On June 8, 1877, a local newspaper reported that Marcus L. Foster, a respected citizen, had seen a “Sea Monster of the Coosa” in the vicinity of Ball Play Creek. Foster, a son-in- law of R.B. Kyle, was the first manager of Kyle’s Opera House.
According to the report, Foster was setting out bank hooks near the mouth of the creek when his attention was diverted to what looked like a man, standing in a slow drifting boat alongside the opposite bank.
His curiosity thoroughly aroused, Foster decided to cross the river. As he drew nearer, the object’s appearance seemed to change to that of a woman standing in the water, with only about three or four feet of her body visible.
Foster’s idle curiosity soon was transformed into startled amazement. When he was within 50 yards of the creature he found that he was looking at some sort serpentine monster.
The head and neck, which resembled those of a horse, extended straight out of the water. Large popeyed eyes glared back at him, and an open mouth revealed a tongue of fiery red.
Thinking discretion the better part of valor, Foster furiously paddled to the opposite shore, where he watched the monster float quietly along until it finally disappeared under the water.
Because it seemed completely improbable, Foster related his tale reluctantly. Once it was told, he was surprised to find that other citizens had faced similar experiences.
A Mrs. Martin, who lived near Foster, told of how terrified she was in 1862 when she saw a monster in the vicinity. About the same year, Judge Lemuel Standifer was paddling in a rowboat near Rome, Ga., when suddenly a noise sounding like rolling thunder struck behind him. As he turned, Standifer saw what he thought was a serpentine head about 40 yards away, slowly sinking beneath the water’s surface.
Even the esteemed Captain J.M. Elliott reported seeing a mysterious leviathan drifting along near Rome. The notorious sea monster was spotted at least three more times in 1877.
Green Rasbury told of seeing a strange black creature near the mouth of Wills Creek, where the creature splashed from one bank of the Coosa to the other. John Burgess reported that he spotted a similar creature in the same locality.
Each sighting told of a large, serpent-like creature covered with scales. The monster was reported to be 15 to 20 feet long and covered with large fins.
On June 25, a party of raftsmen observed the notorious serpent, apparently for the last time, when it appeared two miles below Gadsden.
Actually, the Coosa River Monster was first documented in a letter in 1816. The letter stated that a number of Saint Clair County settlers near Ten Islands had killed a sea monster that was sick and found half on shore and half in the water. When they open up the beast it had recently eaten an Indian, his canoe, a deer, a bow with arrows and a rifle.
It was believed that the sea monster had become ill from eating the rife.
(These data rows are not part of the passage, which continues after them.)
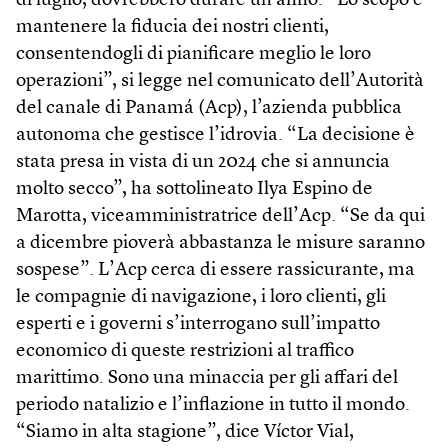
di luglio, dovrebbero durare un anno. “Lo scopo è
mantenere la fiducia dei nostri clienti,
consentendogli di pianificare meglio le loro
operazioni”, si legge nel comunicato dell’Autorità
del canale di Panamá (Acp), l’azienda pubblica
autonoma che gestisce l’idrovia. “La decisione è
stata presa in vista di un 2024 che si annuncia
molto secco”, ha sottolineato Ilya Espino de
Marotta, viceamministratrice dell’Acp. “Se da qui
a dicembre pioverà abbastanza le misure saranno
sospese”. L’Acp cerca di essere rassicurante, ma
le compagnie di navigazione, i loro clienti, gli
esperti e i governi s’interrogano sull’impatto
economico di queste restrizioni al traffico
marittimo. Sono una minaccia per gli affari del
periodo natalizio e l’inflazione in tutto il mondo.
“Siamo in alta stagione”, dice Víctor Vial,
The beast itself was not described in any detail.
When the Neely-Henry Dam was under construction at Ohatchee, divers surfaced with stories about giant catfish as large as a man swimming on the murky bottom of the Coosa River.
Other strange creatures have been seen on the Coosa River in Etowah County. These include riverboat captains seeing giant fish.
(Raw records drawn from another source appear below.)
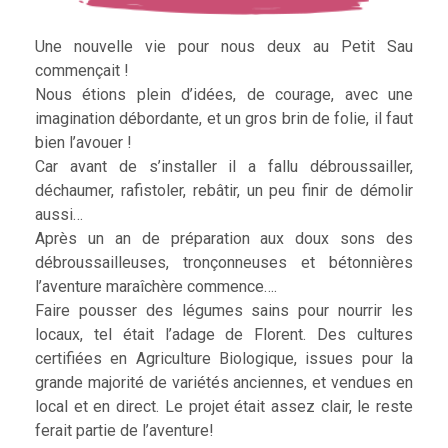
Une nouvelle vie pour nous deux au Petit Sau
commençait !
Nous étions plein d’idées, de courage, avec une
imagination débordante, et un gros brin de folie, il faut
bien l’avouer !
Car avant de s’installer il a fallu débroussailler,
déchaumer, rafistoler, rebâtir, un peu finir de démolir
aussi…
Après un an de préparation aux doux sons des
débroussailleuses, tronçonneuses et bétonnières
l’aventure maraîchère commence….
Faire pousser des légumes sains pour nourrir les
locaux, tel était l’adage de Florent. Des cultures
certifiées en Agriculture Biologique, issues pour la
grande majorité de variétés anciennes, et vendues en
local et en direct. Le projet était assez clair, le reste
ferait partie de l’aventure!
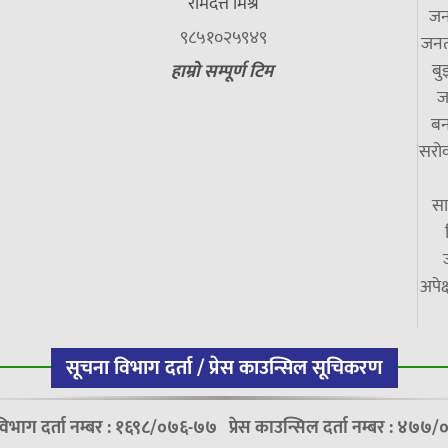
रामदत्त मिश्र
जन
९८५१०२५९४९
जनत
बु
हाम्रो सम्पूर्ण टिम
ज
बन
सरोक
सा
अपेक
सूचना विभाग दर्ता / प्रेस काउन्सिल सूचिकरण
विभाग दर्ता नम्बर : १६९८/०७६-७७
प्रेस काउन्सिल दर्ता नम्बर : ४७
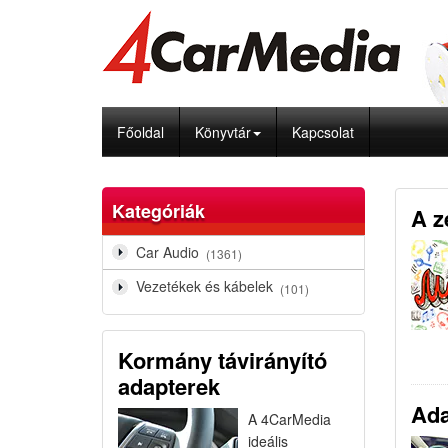
Főoldal
Könyvtár
Kapcsolat
Kategóriák
A z
Car Audio
(1361)
Vezetékek és kábelek
(101)
Kormány távirányító
adapterek
Ada
A 4CarMedia
ideális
For weeks in 1877, the Coosa Monster was the talk of Etowah County. Curiosity seekers plied the river, hoping to solve the mystery. By all accounts the fact remained that the reports were given by reputable citizens.
Local newspapers were sufficiently impressed with the reports to admonish parents to keep their children away from the Coosa during the summer.
Years passed before anything else of significance was heard of the elusive river serpent. In June 1882, an explanation of the mystery was advanced by a news reporter who had spent an afternoon in a small rowboat on the placid Coosa.
Suddenly a commotion commenced near the eastern bank about a mile and a half above the Broad Street wharf.
The startled newsman saw before his eyes a huge black mass, resembling a monster, rising slowly from the depths.
“The sight,” he reported, “was a thrilling one and well calculated to alarm anyone.”
But on closer examination he discovered that the sea monster was only “a great mass of leaves and weeds” evidently thrown up from the bottom of the river by the accumulation of gases beneath the mass.